ブートキャンプ型組織構築-結束と個性

この10年ほど、多くの日本企業は「個人の資質、個性を活かす」ということに非常に強く焦点を当てた組織づくりがなされるようになってきた。それ以前の日本企業、日本の組織があまりにも「全体主義的」であったため、個々の社員の資質や特徴を活かす経営が出来ていなかったことへのアンチテーゼでもあった。

 「個人、個性を活かす」経営は、アメリカ型の人事管理手法、マネジメントやコーチングが手本にされることが主流で、海外留学や海外駐在経験者,あるいは海外企業の実例などを導入する日本企業が大きく増えた。

 ところが、「個人、個性を活かす」とは、アメリカでも組織構築の一側面に過ぎず、そこに気付いていた日本企業は、思いのほか少なかったのである。我々日本人が想像しているよりも、実際にアメリカでは基盤になる組織は「極めて軍隊的」なものであり、社員の個性を活かすためには、まずは組織全体としての結束を最優先しているのだ。そこに気が付かず、「社員の個性」というポイントばかりに集中してしまうことで、「自分勝手でわがままで、いうことを聞かない自分最優先社員」がどっさり生み出されてしまうという結果は、多くの人が実感しているのではないだろうか。

 アメリカの組織における「個人の資質」の活かし方とは、「優先すべきは組織」という概念が根底にあってこそなのだ。ひと昔前の日本の組織の「全体主義的」な、一見古めかしそうな概念も、時代に合った切り口、進化した手法を加味したうえでもう一度見直しができる会社であれば、わがまま自分最優先社員を減らす試みといして活用できるのだ。

さて、アメリカではダイエットでも企業研修でも、厳しめのトレーニングや研修を「ブートキャンプ」と呼ぶ。過酷なことで知られるアメリカ軍海兵隊の新入隊員向けの13週間の訓練が「ブートキャンプ」と呼ばれるものであり、この訓練で新入隊員たちは「自分たちは海兵隊という組織の一員である」という概念を心身ともに叩き込まれる。この特訓期間中は徹底した没個性と言っても過言ではない。その訓練手法は下記の3本柱で成り立っている。

1.「自己としての驕りの否定」を目的に、自分のことを一人称で呼ぶことを使用を禁じる(「私は」と言わず、第三者的に「この訓練
   生は」と言う)

2.格闘技とライフルの射撃術の訓練により、組織構成員として、限界を超える未開拓の能力を鍛え、集中力を養うなかで、呼吸、
  姿勢なども海兵隊式のものに徹底して変える。

3.総仕上げの戦術訓練により、組織の一員として自身の役割を明確に認知し、かつ身体知化する(体に覚えこませる)。

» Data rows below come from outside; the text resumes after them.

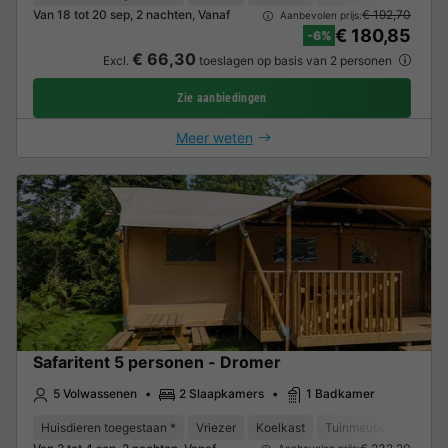
Van 18 tot 20 sep, 2 nachten, Vanaf
€ 192,70
Aanbevolen prijs:
€ 180,85
-6%
€ 66,30
Excl.
toeslagen op basis van 2 personen
Zie aanbiedingen
Meer weten
Safaritent 5 personen - Dromer
5 Volwassenen
2 Slaapkamers
1 Badkamer
Huisdieren toegestaan *
Vriezer
Koelkast
Tuinmeubelen
Park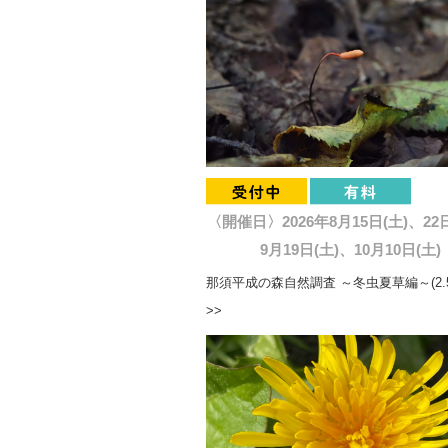
〈開催日〉2026年8月15日(土)、22
9月19日(土)、10月10日(土)
那須平成の森自然調査 ～冬虫夏草編～(2.
>>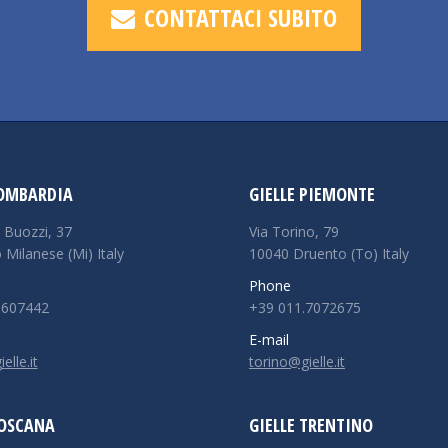
CONTATTACI SUBITO
LOMBARDIA
GIELLE PIEMONTE
 Buozzi, 37
Via Torino, 79
 Milanese (Mi) Italy
10040 Druento (To) Italy
Phone
5607442
+39 011.7072675
E-mail
lle.it
torino@gielle.it
TOSCANA
GIELLE TRENTINO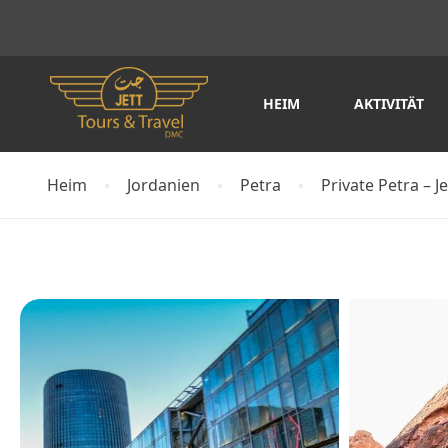
HEIM
AKTIVITÄT
Heim
Jordanien
Petra
Private Petra –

もちろん、こうしたアメリカ軍海兵隊スタイルをビジネス組織にそっくりそのまま取り入れることは不可能かつ非現実的ではあるが、3本柱は企業活動においても下記のように転換が可能だ。


1.仕事上では対社内外問わず、「私=I」の考えは最小限にとどめ、代わりに「Our company=我々の会社、弊社」や、
 「We=われわれ」として捉える。

2.自分が良いと思うやり方、これまでやってきたやり方を一度手放し、組織固有の手法、考え方を徹底して身につけ、実践する。

3.組織全体においてはもとより、部署、チーム等の活動において、自らの役割を明確に認知し、それを“誰に言われなくても、
  無意識に” 実行し、結果を出す。

この十数年、日本企業ではブレかけていた「組織の結束優先」という概念を明確にし、社員に徹底させた上でなら、はじめて「個人の資質」が活かされる。組織の結束と個人の資質のバランスが取れた状態が、これからの会社組織に求められる。

 バランス感覚のある「ブートキャンプ型」組織の導入は、日本ではまだまだ進んでいないが、上手に導入すれば組織のパフォーマンスアップは間違いない。